I am trying to format the column 'Data' to make a pattern with dates.
我的格式是:
1/30/20 16:00
1/31/2020 23:59
2020-02-02T23:43:02
这是数据框的代码.
import requests
import pandas as pd
import numpy as np
url = "https://github.com/CSSEGISandData/COVID-19/tree/master/csse_covid_19_data/csse_covid_19_daily_reports"
csv_only = [i.split("=")[1][1:-1] for i in requests.get(url).text.split(" ") if '.csv' in i and 'title' in i]
combo = [pd.read_csv(url.replace("github","raw.githubusercontent").replace("/tree/","/")+"/"+f) for f in csv_only]
one_df = pd.concat(combo,ignore_index=True)
one_df["País"] = one_df["Country/Region"].fillna(one_df["Country_Region"])

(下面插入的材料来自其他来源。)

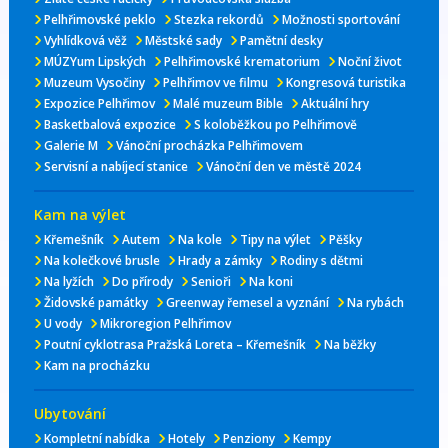
Pelhřimovské peklo
Stezka rekordů
Možnosti sportování
Vyhlídková věž
Městské sady
Pamětní desky
MÚZYum Lipských
Pelhřimovské krematorium
Noční život
Muzeum Vysočiny
Pelhřimov ve filmu
Kongresová turistika
Expozice Pelhřimov
Malé muzeum Bible
Aktuální hry
Basketbalová expozice
S koloběžkou po Pelhřimově
Galerie M
Vánoční procházka Pelhřimovem
Servisní a nabíjecí stanice
Vánoční den ve městě 2024
Kam na výlet
Křemešník
Autem
Na kole
Tipy na výlet
Pěšky
Na kolečkové brusle
Hrady a zámky
Rodiny s dětmi
Na lyžích
Do přírody
Senioři
Na koni
Židovské památky
Greenway řemesel a vyznání
Na rybách
U vody
Mikroregion Pelhřimov
Poutní cyklotrasa Pražská Loreta – Křemešník
Na běžky
Kam na procházku
Ubytování
Kompletní nabídka
Hotely
Penziony
Kempy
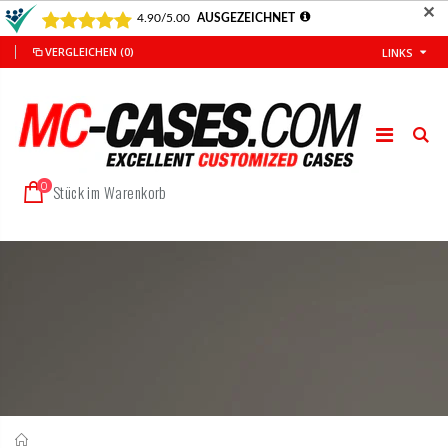
✕
VERGLEICHEN
(0)
LINKS
0
Stück im Warenkorb
Startseite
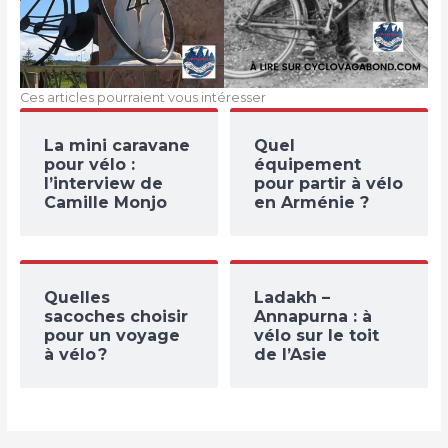
Ces articles pourraient vous intéresser
La mini caravane
Quel
pour vélo :
équipement
l’interview de
pour partir à vélo
Camille Monjo
en Arménie ?
Quelles
Ladakh –
sacoches choisir
Annapurna : à
pour un voyage
vélo sur le toit
à vélo ?
de l’Asie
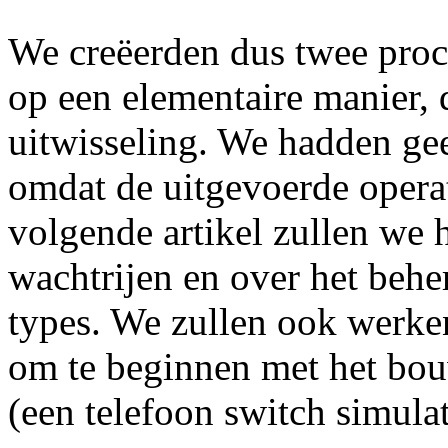
We creëerden dus twee pro
op een elementaire manier, 
uitwisseling. We hadden ge
omdat de uitgevoerde operat
volgende artikel zullen we 
wachtrijen en over het behe
types. We zullen ook werke
om te beginnen met het bou
(een telefoon switch simula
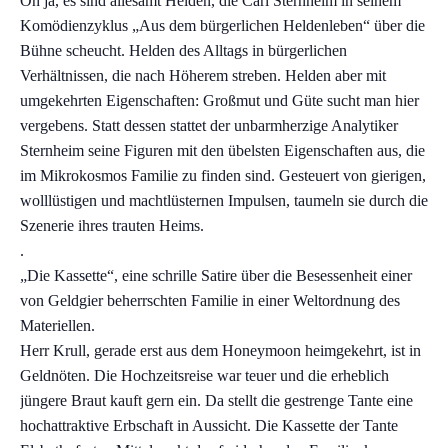
Oh ja, es sind allesamt Helden, die Carl Sternheim in seinem
Komödienzyklus „Aus dem bürgerlichen Heldenleben“ über die
Bühne scheucht. Helden des Alltags in bürgerlichen
Verhältnissen, die nach Höherem streben. Helden aber mit
umgekehrten Eigenschaften: Großmut und Güte sucht man hier
vergebens. Statt dessen stattet der unbarmherzige Analytiker
Sternheim seine Figuren mit den übelsten Eigenschaften aus, die
im Mikrokosmos Familie zu finden sind. Gesteuert von gierigen,
wolllüstigen und machtlüsternen Impulsen, taumeln sie durch die
Szenerie ihres trauten Heims.
.
„Die Kassette“, eine schrille Satire über die Besessenheit einer
von Geldgier beherrschten Familie in einer Weltordnung des
Materiellen.
Herr Krull, gerade erst aus dem Honeymoon heimgekehrt, ist in
Geldnöten. Die Hochzeitsreise war teuer und die erheblich
jüngere Braut kauft gern ein. Da stellt die gestrenge Tante eine
hochattraktive Erbschaft in Aussicht. Die Kassette der Tante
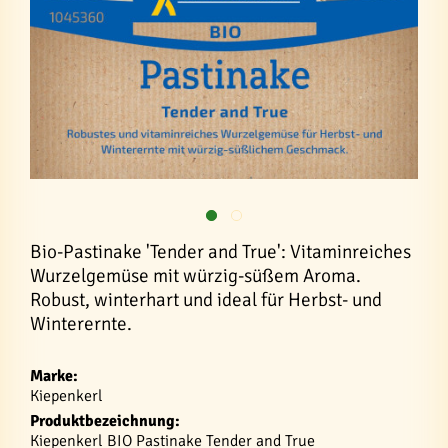
Bio-Pastinake 'Tender and True': Vitaminreiches
Wurzelgemüse mit würzig-süßem Aroma.
Robust, winterhart und ideal für Herbst- und
Winterernte.
Marke:
Kiepenkerl
Produktbezeichnung:
Kiepenkerl BIO Pastinake Tender and True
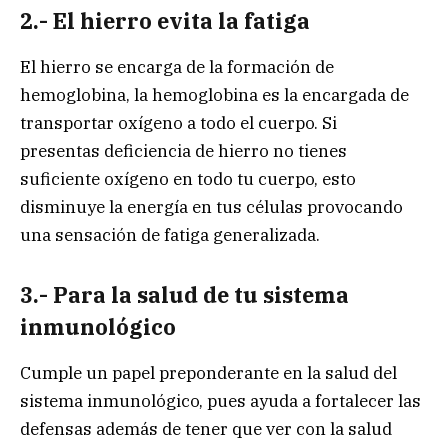
2.- El hierro evita la fatiga
El hierro se encarga de la formación de
hemoglobina, la hemoglobina es la encargada de
transportar oxígeno a todo el cuerpo. Si
presentas deficiencia de hierro no tienes
suficiente oxígeno en todo tu cuerpo, esto
disminuye la energía en tus células provocando
una sensación de fatiga generalizada.
3.- Para la salud de tu sistema
inmunológico
Cumple un papel preponderante en la salud del
sistema inmunológico, pues ayuda a fortalecer las
defensas además de tener que ver con la salud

one_df["Data"] = one_df["Last Update"].fillna(one_df["Last_Update"])
我尝试添加下面的代码,但没有带来我想要的结果
I tried adding the code bellow but it doesnt bring the result I wanted
pd.to_datetime(one_df['Data'])
one_df.style.format({"Data": lambda t: t.strftime("%m/%d/%Y")})
有帮助吗?
更新
这是完整的代码,但是不起作用.许多例外使用不同的日期格式打印.
This is the complete code, but it doesnt work. Many exceptions printed with different date formats.
import requests
import pandas as pd
import numpy as np
from datetime import datetime
url = "https://github.com/CSSEGISandData/COVID-19/tree/master/csse_covid_19_data/csse_covid_19_daily_reports"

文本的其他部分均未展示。